The rumor of the Holy Father’s change came from an interview that he did in which he was asked about a new French translation to be used in the liturgy. The new translation addressed the petition: “lead us not into temptation”, and it would now take the form (in French) to be more like: “do not let us fall into temptation.” When asked about this change, the Holy Father was supportive of the decision the French bishops had made, reportedly saying: “It’s me who falls. It’s not Him who pushes me into temptation, as if I fell. A father doesn’t do that. A father helps you to get up right away. The one who leads into temptation is Satan.”
The Holy Father’s comment was in no way a suggestion that the Lord’s Prayer should be changed for everybody, but it did give an opportunity for us to better appreciate this sometimes confusing petition in this prayer we love so well. So how are we to understand it? As is often the case, we can find a more than adequate answer from the Catechism of the Catholic Church:
This petition goes to the root of the preceding one, for our sins result from our consenting to temptation; we therefore ask our Father not to “lead” us into temptation. It is difficult to translate the Greek verb used by a single English word: the Greek means both “do not allow us to enter into temptation” and “do not let us yield to temptation.” “God cannot be tempted by evil and he himself tempts no one”; on the contrary, he wants to set us free from evil. We ask him not to allow us to take the way that leads to sin. We are engaged in the battle “between flesh and spirit”; this petition implores the Spirit of discernment and strength. (CCC 2846)

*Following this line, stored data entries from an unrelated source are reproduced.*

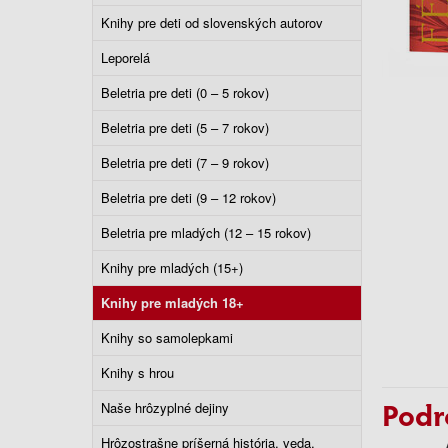
Knihy pre deti od slovenských autorov
Leporelá
Beletria pre deti (0 – 5 rokov)
Beletria pre deti (5 – 7 rokov)
Beletria pre deti (7 – 9 rokov)
Beletria pre deti (9 – 12 rokov)
Beletria pre mladých (12 – 15 rokov)
Knihy pre mladých (15+)
Knihy pre mladých 18+
Knihy so samolepkami
Knihy s hrou
Podr
Naše hrôzyplné dejiny
Hrôzostrašne príšerná história, veda,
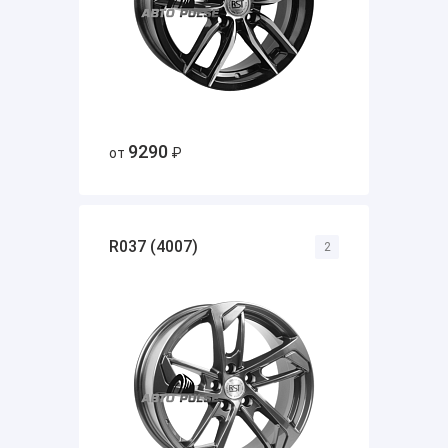
9290
от
₽
R037 (4007)
2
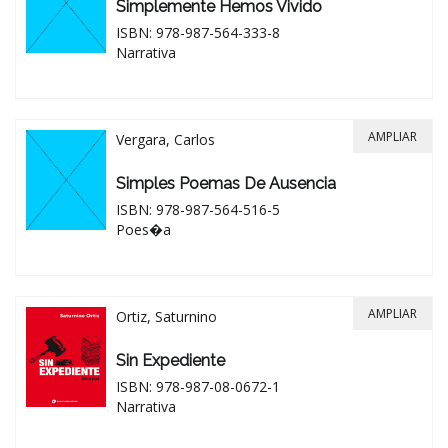
Simplemente Hemos Vivido
ISBN: 978-987-564-333-8
Narrativa
AMPLIAR
Vergara, Carlos
Simples Poemas De Ausencia
ISBN: 978-987-564-516-5
Poes�a
AMPLIAR
Ortiz, Saturnino
Sin Expediente
ISBN: 978-987-08-0672-1
Narrativa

This petition, along with “thy will be done” upon which we reflected last week, is a very helpful one to invoke each day. As human beings, we are constantly subjected to temptations, both from within and without. In those moments when we come to understand that we are being tempted (not by God), we should not try to rely on our own willpower. Rather, we cry out to the Father who loves us: “lead us not into temptation”, which is a cry for His protection and strength, for as He reminds us: “without me you can do nothing.” (John 15:5) We make this prayer with the confidence that St. Paul had in the Lord when he wrote: “I have the strength for everything through him who empowers me.” (Phil 4:13)
Speaking of temptations, it strikes me that all of this confusion is a subtle tactic of the deceiver, Satan, trying to distract us, even to the point of distrusting this petition, for he knows how powerful these words proposed by Jesus are in thwarting his attempts to lead us off course in doing God’s will.